Elitenews.com/Face à la prolifération des sites d’extraction clandestine qui menacent l’équilibre écologique et social de leur région, les autorités coutumières du Moronou ont décidé de rompre le silence. À travers une pétition historique, les têtes couronnées interpellent l’État ivoirien et réaffirment leur opposition radicale à toute forme d’exploitation minière non autorisée.
Une union sacrée des dix tribus
Le message est clair et porté par une voix commune. Nanan Yoman II, chef du village de Banabo, s’est fait l’écho d’une mobilisation sans précédent : l’ensemble des chefs de villages représentant les dix tribus du Moronou a apposé sa signature au bas d’une pétition officielle. Ce document, transmis aux autorités compétentes, marque une ligne rouge infranchissable pour les responsables coutumiers qui refusent désormais d’être associés, de près ou de loin, aux dérives de l’orpaillage illégal.

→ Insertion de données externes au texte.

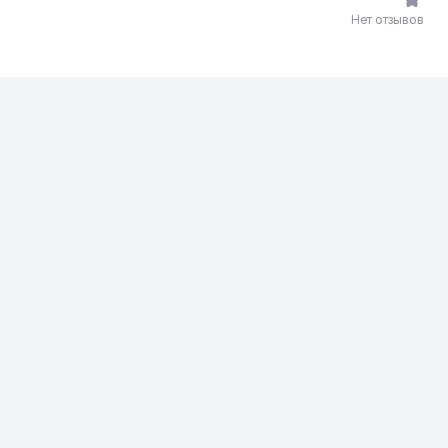
Нет отзывов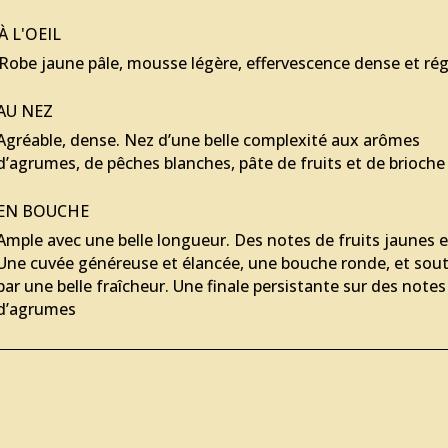
À L'OEIL
Robe jaune pâle, mousse légère, effervescence dense et rég
AU NEZ
Agréable, dense. Nez d’une belle complexité aux arômes
d’agrumes, de pêches blanches, pâte de fruits et de brioche
EN BOUCHE
Ample avec une belle longueur. Des notes de fruits jaunes e
Une cuvée généreuse et élancée, une bouche ronde, et sou
par une belle fraîcheur. Une finale persistante sur des notes
d’agrumes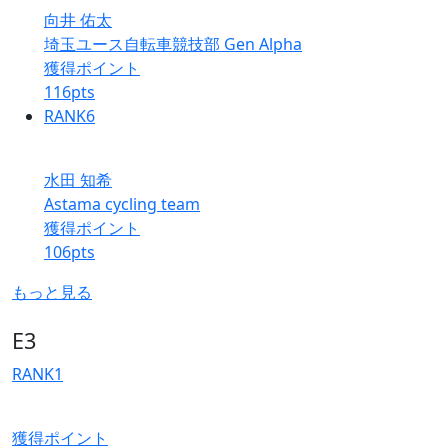
向井 佑太
埼玉ユース自転車競技部 Gen Alpha
獲得ポイント
116
pts
RANK
6
水田 知希
Astama cycling team
獲得ポイント
106
pts
もっと見る
E3
RANK
1
獲得ポイント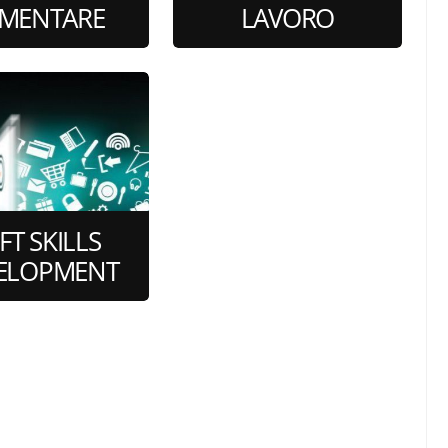
IMENTARE
LAVORO
si di formazione
201 corsi di formazione
online
online
FT SKILLS
ELOPMENT
si di formazione
online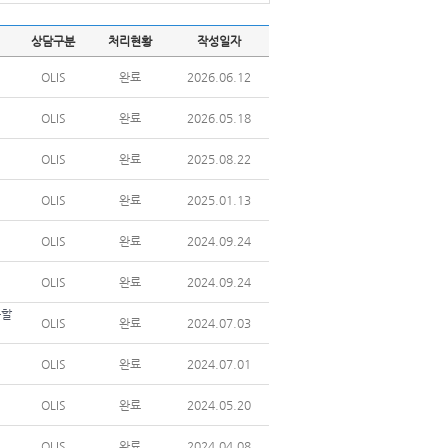
상담구분
처리현황
작성일자
OLIS
완료
2026.06.12
OLIS
완료
2026.05.18
OLIS
완료
2025.08.22
OLIS
완료
2025.01.13
OLIS
완료
2024.09.24
OLIS
완료
2024.09.24
용할
OLIS
완료
2024.07.03
OLIS
완료
2024.07.01
OLIS
완료
2024.05.20
OLIS
완료
2024.04.08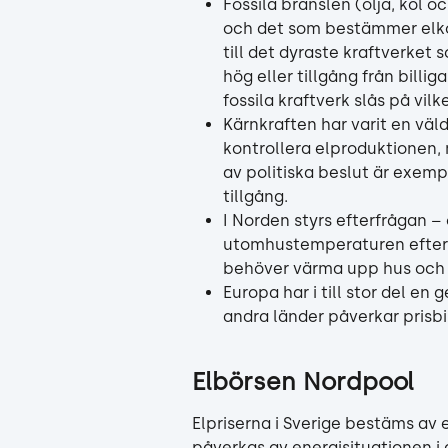
Fossila bränslen (olja, kol 
och det som bestämmer elkos
till det dyraste kraftverket s
hög eller tillgång från billiga
fossila kraftverk slås på vilk
Kärnkraften har varit en väldi
kontrollera elproduktionen, 
av politiska beslut är exemp
tillgång.
I Norden styrs efterfrågan –
utomhustemperaturen efters
behöver värma upp hus och
Europa har i till stor del 
andra länder påverkar prisbil
Elbörsen Nordpool
Elpriserna i Sverige bestäms av 
påverkas av energisituationen i a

Distinguer l’exploitation légale du pillage clandestin
Pour Nanan Yoman II, il ne s’agit pas d’un refus systématique de l’activité minière, mais d’une exigence de légalité. La région du Moronou cohabite aujourd’hui avec deux réalités opposées : d’un côté, une exploitation minière réglementée, pourvoyeuse d’emplois et respectueuse des normes ; de l’autre, un orpaillage sauvage qui échappe à tout contrôle.
« Les chefs traditionnels et les communautés locales ne peuvent cautionner des activités qui s’opèrent au mépris des lois », a martelé le porte-parole des têtes couronnées. La pétition souligne que si les chefs soutiennent les entreprises dûment autorisées par l’État, ils entendent se désolidariser totalement des orpailleurs clandestins qui dégradent les sols et polluent les cours d’eau.

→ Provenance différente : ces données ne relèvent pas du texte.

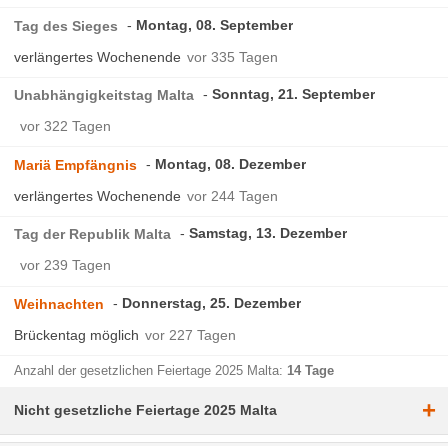
Montag, 08. September
Tag des Sieges
verlängertes Wochenende
vor 335 Tagen
Sonntag, 21. September
Unabhängigkeitstag Malta
vor 322 Tagen
Montag, 08. Dezember
Mariä Empfängnis
verlängertes Wochenende
vor 244 Tagen
Samstag, 13. Dezember
Tag der Republik Malta
vor 239 Tagen
Donnerstag, 25. Dezember
Weihnachten
Brückentag möglich
vor 227 Tagen
Anzahl der gesetzlichen Feiertage 2025 Malta:
14 Tage
+
Nicht gesetzliche Feiertage 2025 Malta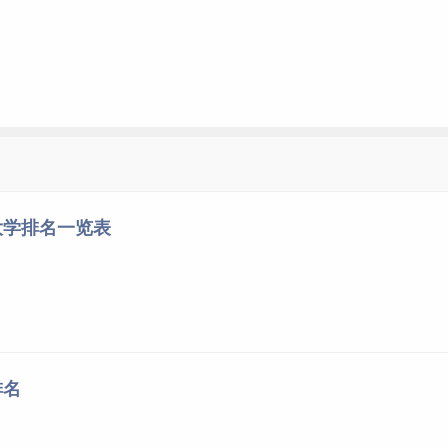
大学排名一览表
排名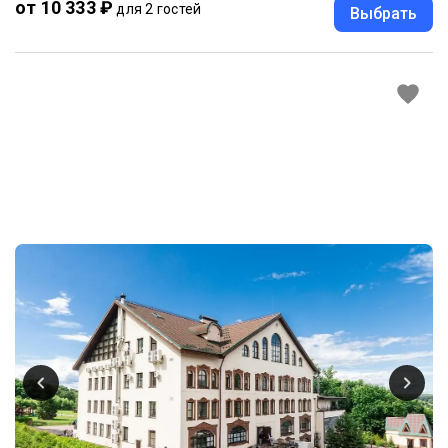
от 10 333 ₽
для 2 гостей
Выбрать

La transparence au cœur de la stratégie
L’initiative des chefs du Moronou repose sur un protocole rigoureux d’information et de collaboration avec l’administration préfectorale. Nanan Yoman II a précisé que les chefs sollicitent systématiquement le Préfet de région et les Sous-préfets pour obtenir une cartographie précise des projets miniers autorisés.

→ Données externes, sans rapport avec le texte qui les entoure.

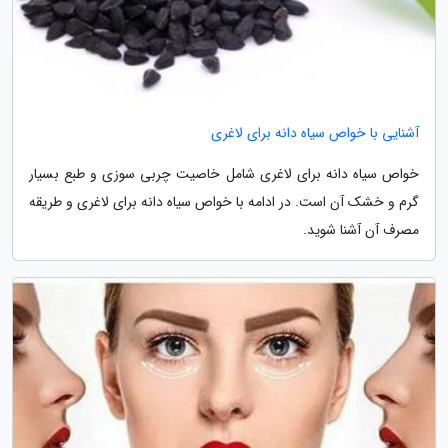
آشنایی با خواص سیاه دانه برای لاغری
خواص سیاه دانه برای لاغری شامل خاصیت چربی سوزی و طبع بسیار
گرم و خشک آن است. در ادامه با خواص سیاه دانه برای لاغری و طریقه
مصرف آن آشنا شوید.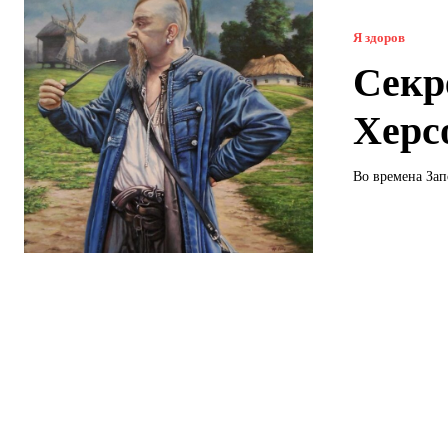
Я здоров
Секр
Херс
Во времена Зап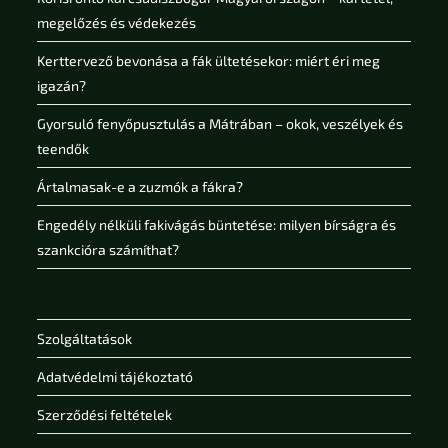
megelőzés és védekezés
Kerttervező bevonása a fák ültetésekor: miért éri meg
igazán?
Gyorsuló fenyőpusztulás a Mátrában – okok, veszélyek és
teendők
Ártalmasak-e a zuzmók a fákra?
Engedély nélküli fakivágás büntetése: milyen bírságra és
szankcióra számíthat?
Szolgáltatások
Adatvédelmi tájékoztató
Szerződési feltételek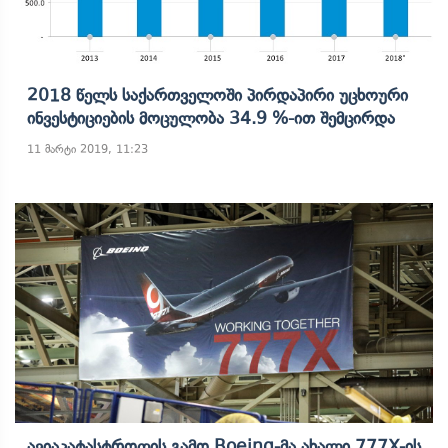
2018 Წელს Საქართველოში Პირდაპირი Უცხოური
Ინვესტიციების Მოცულობა 34.9 %-Ით Შემცირდა
11 მარტი 2019, 11:23
Ავიაკატასტროფის Გამო Boeing-Მა Ახალი 777X-Ის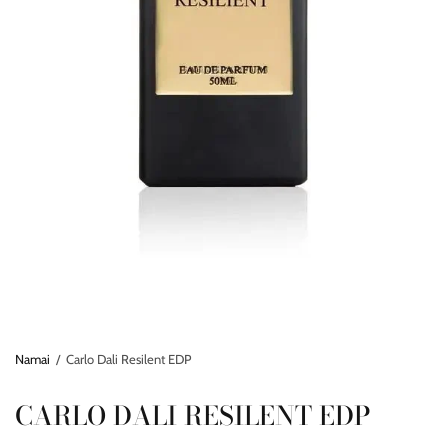
Namai
/
Carlo Dali Resilent EDP
CARLO DALI RESILENT EDP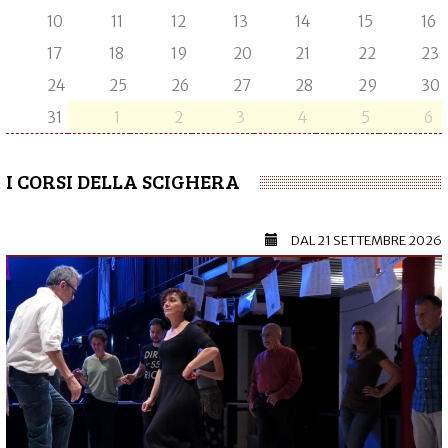
10
11
12
13
14
15
16
17
18
19
20
21
22
23
24
25
26
27
28
29
30
31
1
2
3
4
5
6
I CORSI DELLA SCIGHERA
DAL
21 SETTEMBRE 2026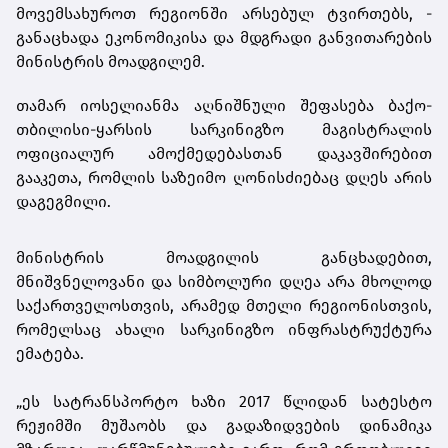
მოვემსახუროთ რეგიონში არსებულ ტვირთებს, -
განაცხადა ეკონომიკისა და მდგრადი განვითარების
მინისტრის მოადგილემ.
თამარ იოსელიანმა აღნიშნული შეფასება ბაქო-
თბილისი-ყარსის სარკინიგზო მაგისტრალის
ოფიციალურ
ამოქმედებასთან
დაკავშირებით
გააკეთა, რომლის საზეიმო ღონისძიებაც დღეს არის
დაგეგმილი.
მინისტრის მოადგილის განცხადებით,
მნიშვნელოვანი და სიმბოლური დღეა არა მხოლოდ
საქართველოსთვის, არამედ მთელი რეგიონისთვის,
რომელსაც ახალი სარკინიგზო ინფრასტრუქტურა
ემატება.
„ეს სატრანსპორტო ხაზი 2017 წლიდან სატესტო
რეჟიმში მუშაობს და გადაზიდვების დინამიკა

Une fois ces données techniques et juridiques vérifiées, elles sont partagées en toute transparence avec les populations locales. Ce n’est qu’à cette condition que les propriétaires terriens, en toute connaissance de cause, décident ou non de mettre leurs parcelles à disposition. Cette démarche vise à instaurer un cadre sécurisé où l’exploitation minière devient un levier de développement économique et social, plutôt qu’une source de conflits.
Protéger l’héritage des générations futures
En prenant cette position ferme, les chefs traditionnels du Moronou agissent en rempart contre l’insécurité et les risques sanitaires liés à l’usage de produits toxiques sur les sites clandestins. Cette mise en garde solennelle adressée aux orpailleurs illégaux est également un appel au gouvernement pour un renforcement de la surveillance sur le terrain.
En protégeant leurs terres, les chefs du Moronou rappellent que le patrimoine naturel de la région est un bien précieux qu’ils entendent léguer intact aux générations futures.